La industria local compite con una mano atada a la espalda. Paga cargas sociales, impuestos provinciales y nacionales, cumple protocolos sanitarios, testea productos, invierte en logística formal. Del otro lado, un esmalte de uñas chino llega directo al consumidor por Mercado Libre o Shein a un tercio del precio, sin pagar un peso al fisco y sin ninguna garantía de que no te va a quemar la piel.

La Cámara denuncia que muchos de estos productos carecen de aprobación de ANMAT. Esto no es un detalle burocrático: los cosméticos se aplican directamente sobre la piel y pueden provocar alergias, irritaciones o reacciones adversas graves. Además, se desconoce si fueron testeados en animales — una práctica prohibida en mercados desarrollados pero común en la cadena industrial china.

El doble estándar: exigir y no controlar

Aquí aparece el tema de fondo. El Estado argentino es campeón mundial en exigir cumplimiento regulatorio a las empresas formales. Controles sanitarios, registros, habilitaciones, inspecciones, cargas sociales, impuestos — todo bajo amenaza de clausura o multa millonaria. Pero cuando se trata de controlar lo que entra por Aduana o lo que se vende en plataformas digitales, el Estado mira para otro lado.

La Cámara de Perfumerías reclama que se refuercen los controles en Aduana y en los canales de comercialización informal. Es un pedido razonable pero que choca con un problema político: el gobierno de Milei apuesta a la apertura comercial y la desregulación. No va a poner trabas a las importaciones. Y los controles sanitarios requieren personal, presupuesto e infraestructura — cosas que el ajuste fiscal no permite aumentar.

Entonces, ¿quién paga el costo? Las empresas formales que cumplen las reglas y los 60.000 empleados del sector. La competencia desleal no es un concepto abstracto: es la diferencia entre que una perfumería de barrio cierre o sobreviva. Es la diferencia entre que una familia tenga ingreso o no.

¿Qué habría que hacer?

Primero, reconocer que apertura comercial sin controles sanitarios no es libre comercio — es dumping con riesgo sanitario.
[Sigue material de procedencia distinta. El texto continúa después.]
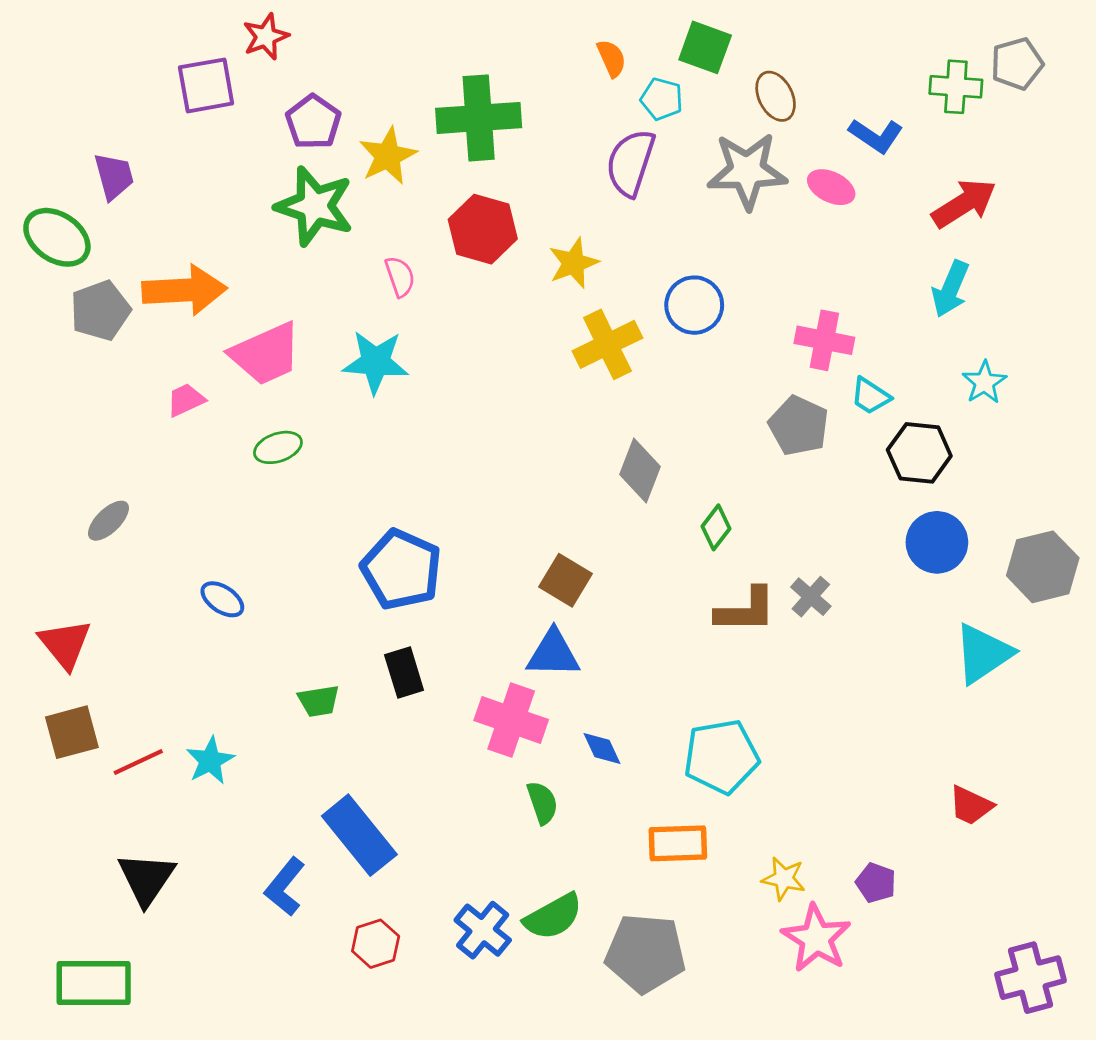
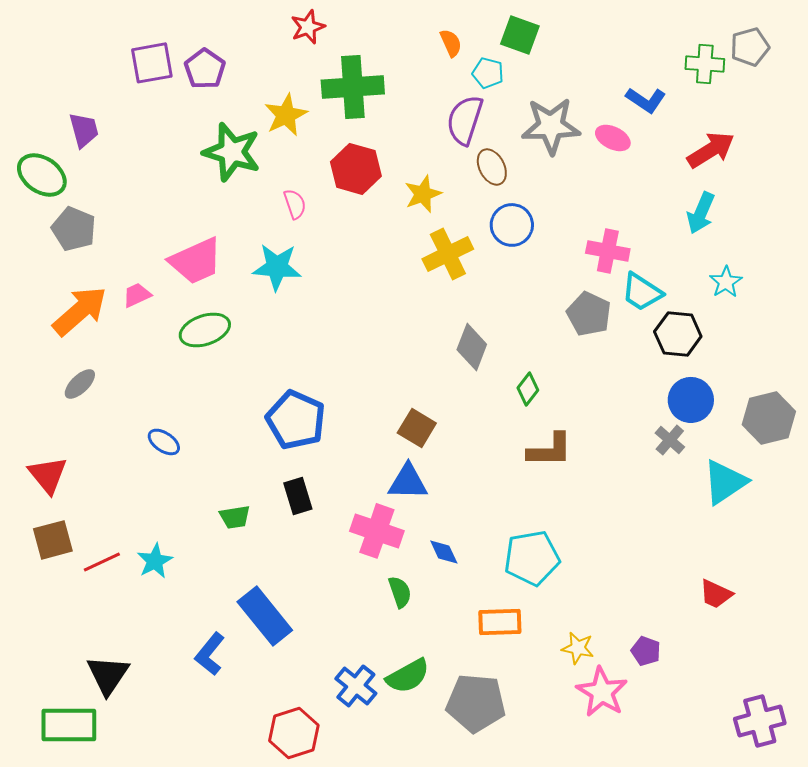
red star: (266, 37) -> (308, 27), moved
brown ellipse: (776, 96) -> (492, 167), moved
purple pentagon: (313, 122) -> (205, 69), moved
orange arrow: (184, 290) -> (80, 311), moved, turned -38
gray pentagon: (100, 310) -> (74, 229), turned -30
cyan trapezoid: (870, 396) -> (642, 292), size x1.4
green ellipse: (278, 447) -> (205, 330), size x1.4
gray cross: (811, 597) -> (670, 440), moved
black triangle: (146, 879) -> (108, 675), moved
red hexagon: (376, 944) -> (294, 733), moved, size x1.4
Segundo, que ANMAT necesita presupuesto y facultades para controlar lo que se vende en plataformas digitales. Tercero, que las plataformas deberían ser responsables solidarias por los productos que intermedian — como lo son en otros países.
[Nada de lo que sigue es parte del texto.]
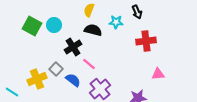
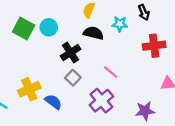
pink line: (89, 64) -> (111, 72), moved
gray square: (56, 69) -> (73, 78), moved
blue semicircle: (73, 80) -> (53, 102), moved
Pero hay un tema más profundo. La industria de cosmética y perfumería argentina no va a competir con China en precio. Nunca. La pregunta es si queremos una economía donde solo sobreviven los que venden lo más barato posible, o si valoramos el empleo formal, la seguridad sanitaria y la capacidad productiva local. No es proteccionismo: es exigir condiciones equivalentes de competencia.

La Cámara habla de "colapso de ventas" y "competencia desleal". No exagera. Cada perfumería que cierra es un local menos en una economía de barrio ya golpeada. Cada puesto de trabajo perdido es una familia que pasa de consumidor a necesitado. Y cada producto sin control que se vende es una ruleta rusa sanitaria que el Estado permite por omisión.

No pedimos subsidios ni protección eterna. Pedimos que se haga cumplir la ley: que todo producto que se venda en Argentina pase por los controles que la ley establece. Que quien vende pague los impuestos que la ley exige. Que la competencia sea en calidad, marca y servicio — no en quién evade mejor. Es lo mínimo que corresponde en una economía de mercado que se precie de serlo.